Trading games are intriguing, but I'm not sure anyone I know will have the patience to learn. I'm going to have to work around that or you know, get new friends.
Thanks for the ever in-depth, intelligent responses. I wish I could reciprocate but I'm deadly boring. It's a fault.
Rest assured that if it is reprinted then I shall whoop and holler about it to the extent that you will be able to hear
me, let alone read me.
Never played Cranium
, largely because I hang around with not-sufficiently-Starbucks-o-mainstream sort of people, alas. I do know the guy who edited the questions for the UK version of Cranium
, though. Not that I've played it.
There are at least four highly reputable and well (though none perfectly) regarded games mail order companies in the US: Funagain
, FairPlay and the other one which escapes me. The German Games Company are well-regarded in Canada. Boulder are selling the Rio Grande Games edition Bohnanza
for $8.80 plus postage, which looks like a bargain and a half to me. Incidentally, Rio Grande Games are a company who take German games and produce English-language editions of them, so purchase them with confidence.

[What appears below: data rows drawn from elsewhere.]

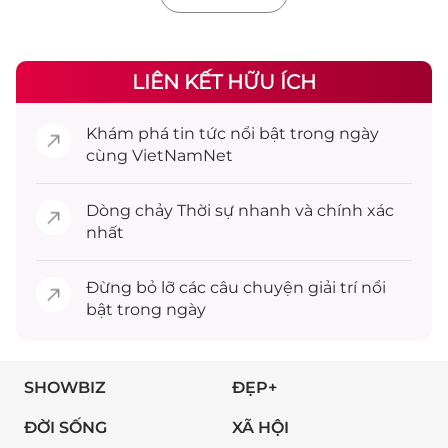
LIÊN KẾT HỮU ÍCH
Khám phá
tin tức
nổi bật trong ngày
cùng VietNamNet
Dòng chảy
Thời sự
nhanh và chính xác
nhất
Đừng bỏ lỡ các câu chuyện
giải trí
nổi
bật trong ngày
SHOWBIZ
ĐẸP+
ĐỜI SỐNG
XÃ HỘI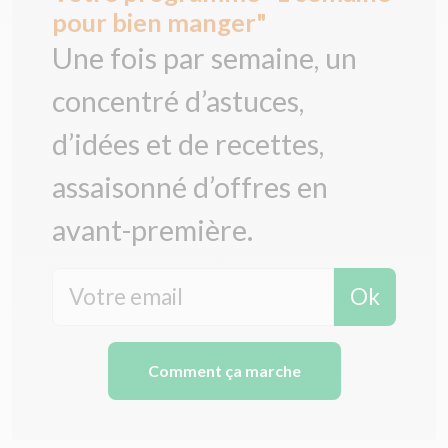
pour bien manger"
Une fois par semaine, un
concentré d’astuces,
d’idées et de recettes,
assaisonné d’offres en
avant-première.
Ok
Comment ça marche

|Date:||January 4th, 2006 12:22 am (UTC)|| |
Re: Part two
I recomend Thought Hammer
as the game site that has the lowest prices... I just a few minutes ago finished spending all my xmas loot there.
Montage is set to come back in print after 38 years!
On the wild, wild off-chance that this still reaches you somehow, Mr. Picklepuss, please be advised that Montage is set to come back in print
this year! Eight years ago I assured you that I would whoop and holler in the case of a reprint; consider this to be the clanging of bells and the sounding of sirens.
If this does reach you, I do hope that you're happy, well and thriving!
|Date:||January 4th, 2006 12:21 am (UTC)|| |
Kohle, Kie$ & Knete <- I played that one on Friday night.
I am seriously starting to consider taking an adult education german class. What they really need is a "German for Gamers" class.